Sunday, November 29, 2009

Manhattan Declaration: A Call of Christian Conscience

When an invading enemy threatens to breach the defensive lines at a particular weak point, it must be reinforced lest the line is penetrated and the entire defense collapses. In 1934, at the advent of the Nazi usurpation of power, concerned and courageous Christian theologians met at Barmen, Germany to identify the breach and to stand against it.

The Nazis had been trying to promote the doctrine that Christians owed a double allegiance to both State and Christ. In their public life, they had to honor the State, while in their private life, they could honor Christ.

Recognizing that this stance represented the demise of the entire Church of Christ, Dietrich Bonhoeffer, Karl Barth and other Christians stood in the gap and drafted the following words:

“We reject the false doctrine that there could be areas of our life in which we would not belong to Jesus Christ but to other lords, areas in which we would not need justification and sanctification through him…

The Christian Church is the community of brethren in which, in Word and Sacrament, through the Holy Spirit, Jesus Christ acts in the present as Lord. With both its faith and its obedience, with both its message and its order, it has to testify in the midst of the sinful world, as the Church of pardoned sinners, that it belongs to him alone and lives and may live by his comfort and under his direction alone, in expectation of his appearing.”
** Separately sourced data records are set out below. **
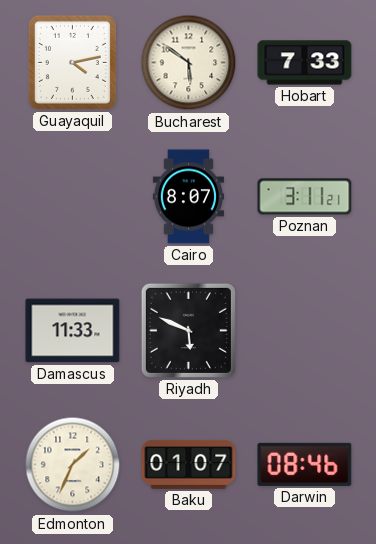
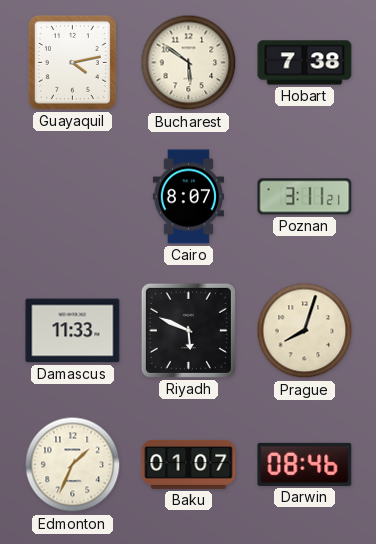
Hobart: 7:33 -> 7:38
Prague: none -> 8:03
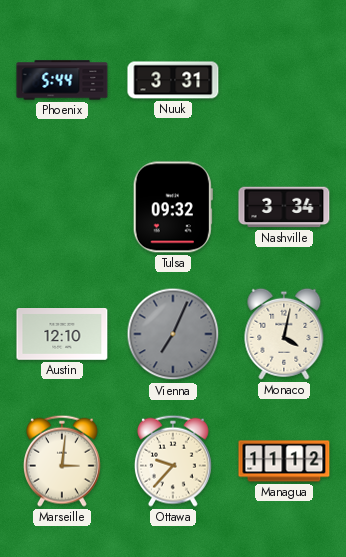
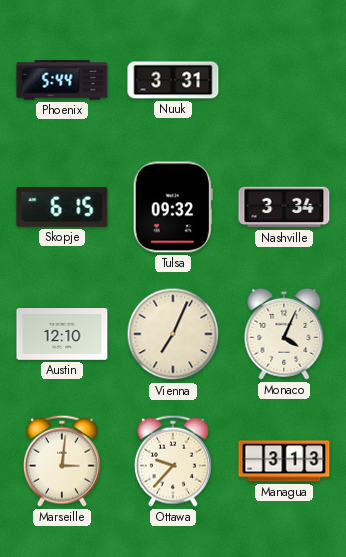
Skopje: none -> 6:15
Vienna dial: grey -> cream
Monaco: 4:02 -> 4:04
Managua: 11:12 -> 3:13
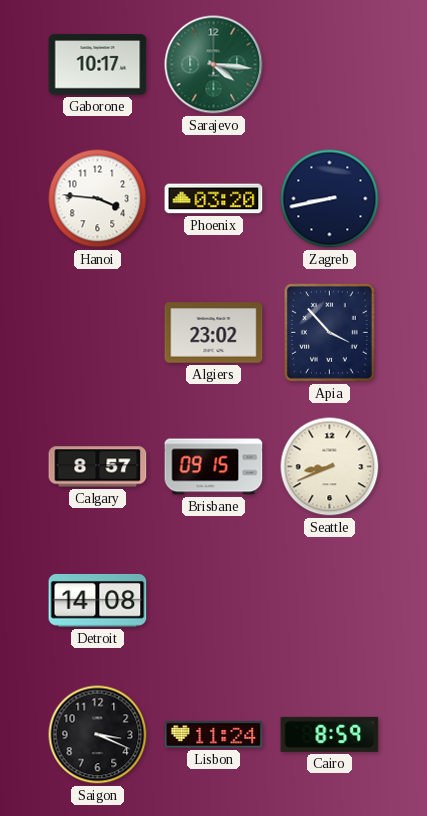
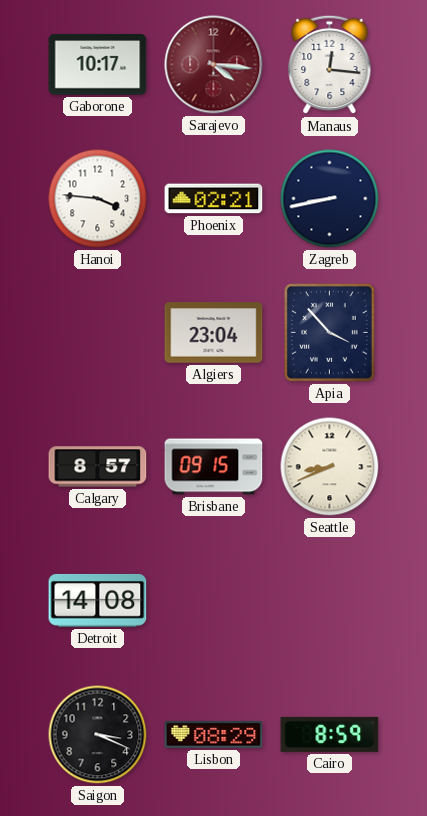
Sarajevo dial: green -> burgundy
Manaus: none -> 12:16
Phoenix: 03:20 -> 02:21
Algiers: 23:02 -> 23:04
Lisbon: 11:24 -> 08:29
They affirmed the fact that Christ had to stand supreme over all areas of life. The Barmen Declaration was consequently able to identify the breach and to enable what was then left of the Church to stand in unison against Hitler. Today, we have other serious breaches in our lines. We have capitulated to the false doctrines of our own society. We have compromised and hidden our light so as not to give offense or simply to “fit in.” In many cases, we have disdained doctrine, mimicking our culture’s disdain of doctrine. In other cases, we have simply discarded the requirement to be a light, in word and in deed, to our communities and have instead chosen conformity.

The Manhattan Declaration has done an excellent job in identifying some serious breaches that the churches are increasingly disregarding. It has done this with sensitivity, intelligence and doctrinal soundness, sounding the trumpet blast in hope of rallying us together in unity, readiness and in consideration of a great and common threat against the integrity of our Church and the future welfare of society in which we serve as watchmen and agents of peace.
It concludes this way:

“Because we honor justice and the common good, we will not comply with any edict that purports to compel our institutions to participate in abortions, embryo-destructive research, assisted suicide and euthanasia, or any other anti-life act; nor will we bend to any rule purporting to force us to bless immoral sexual partnerships, treat them as marriages or the equivalent, or refrain from proclaiming the truth, as we know it, about morality and immorality and marriage and the family. We will fully and ungrudgingly render to Caesar what is Caesar’s. But under no circumstances will we render to Caesar what is God’s.” (

Please read this Declaration in its entirety and consider signing it. It entails a cost, but that’s what following Christ is about. And do not dismiss its plea because it’s political and we will be disdained for our political involvement! If we do, we might as well pass Lazarus by at his beggar’s-gate (Luke 16) or the bleeding, unconscious victim who the Good Samaritan brought to the inn (Luke 10). To pass by our responsibility to raise our voice is to allow the gas chambers, the abortions, and death by Aids. As James warned: “Anyone, then, who knows the good he ought to do and doesn't do it, sins” (James 4:17).